GOP candidate and libertarian-at-heart Ron Paul has never been one for the headlines (possibly not by choice), which is why his slow accumulation of delegates through a crafty state convention strategy has unfolded largely beneath the political radar. But Rick Santorum (remember him?) is on the case. Today on ABC News’ This Week, Rick Santorum — once a Romney rival but now a loyal surrogate — highlighted the dangerous possibility of a Tampa convention melee:
>I’m concerned that Ron Paul and some of his supporters out there are looking for a platform fight. And I want to make sure that we have strong, principled conservatives there who stood with me in our primary fight to go there and counterbalance the effect of the Paul folks.
Looking at just the numbers, Santorum may be jumping the gun just a tad. The latest AP count gives Ron Paul only 136 delegates — the New York Times puts him at 137 — barely half the number candidate Santorum amassed before bowing out of the race. But in an e-mail to supporters (and the Washington Post) on Wednesday, Paul claimed his campaign will send “nearly 200 bound delegates” to the August convention as part of a nearly 500-strong contingent of delegate supporters.

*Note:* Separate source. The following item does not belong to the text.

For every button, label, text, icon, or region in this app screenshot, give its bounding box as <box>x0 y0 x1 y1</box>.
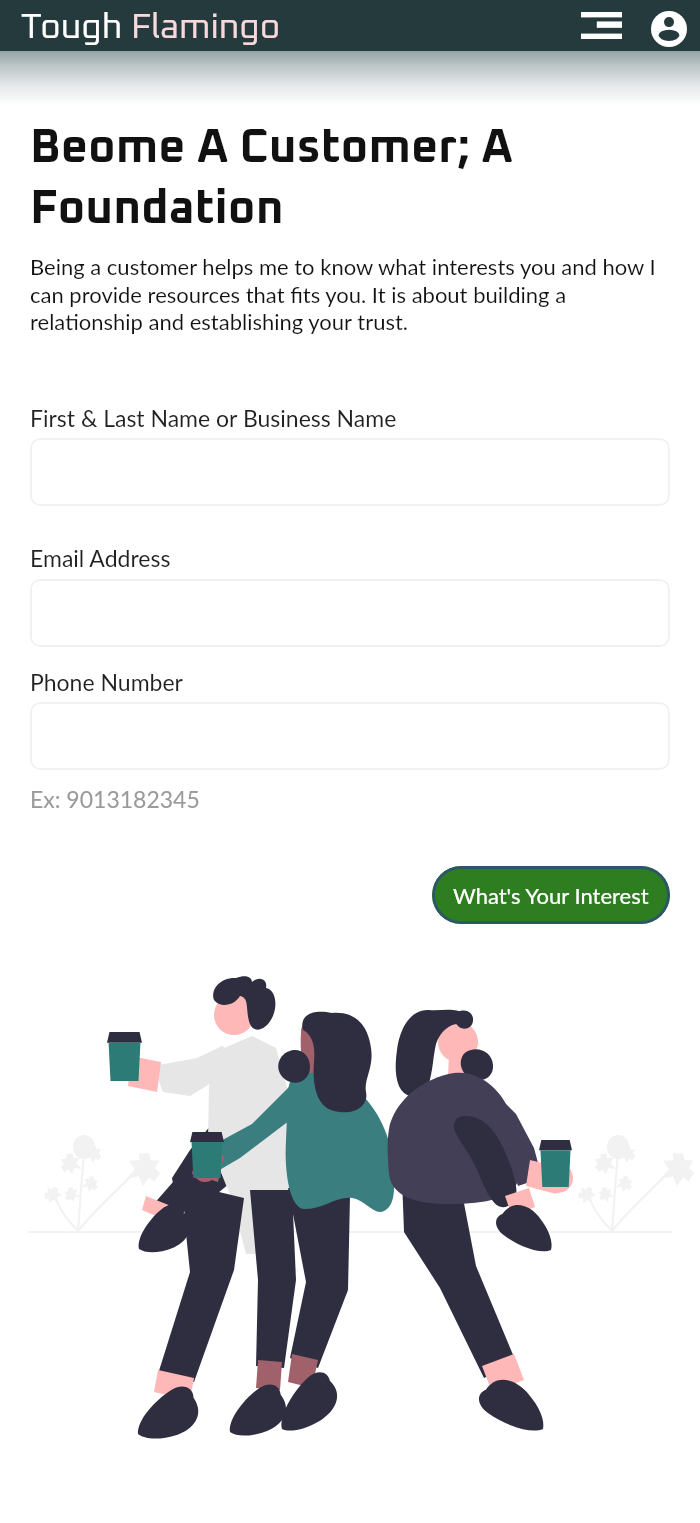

This will certainly fall short of whatever’s needed to stave off a Romney nomination, which is now assured, but Paul’s forces could still cause serious embarrassment to a Republican Party desperately trying to coalesce around a worryingly moderate and gaffe-prone candidate. If Ron Paul gets his way, the mere threat of disruption may be sufficient to tempt the Romney campaign into a harder stance on immigration or a rollback of international obligations.